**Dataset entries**
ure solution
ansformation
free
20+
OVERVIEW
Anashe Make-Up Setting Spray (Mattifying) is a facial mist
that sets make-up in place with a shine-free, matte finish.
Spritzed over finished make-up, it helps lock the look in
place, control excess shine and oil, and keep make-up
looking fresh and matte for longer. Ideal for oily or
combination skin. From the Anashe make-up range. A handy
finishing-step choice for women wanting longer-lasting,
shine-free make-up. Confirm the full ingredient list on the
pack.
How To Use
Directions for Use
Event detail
...
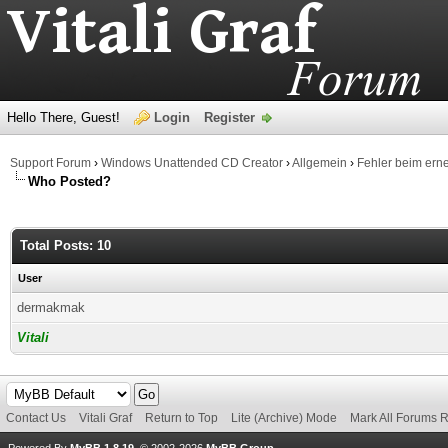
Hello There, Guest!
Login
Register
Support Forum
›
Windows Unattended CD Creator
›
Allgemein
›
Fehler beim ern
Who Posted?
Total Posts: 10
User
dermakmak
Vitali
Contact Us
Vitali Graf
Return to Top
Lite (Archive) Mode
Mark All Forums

**PROBLEM**
Note every line of the entries in which "matte" appears, and copy it down.

**ANSWER TO THIS PROBLEM**
that sets make-up in place with a shine-free, matte finish.
looking fresh and matte for longer. Ideal for oily or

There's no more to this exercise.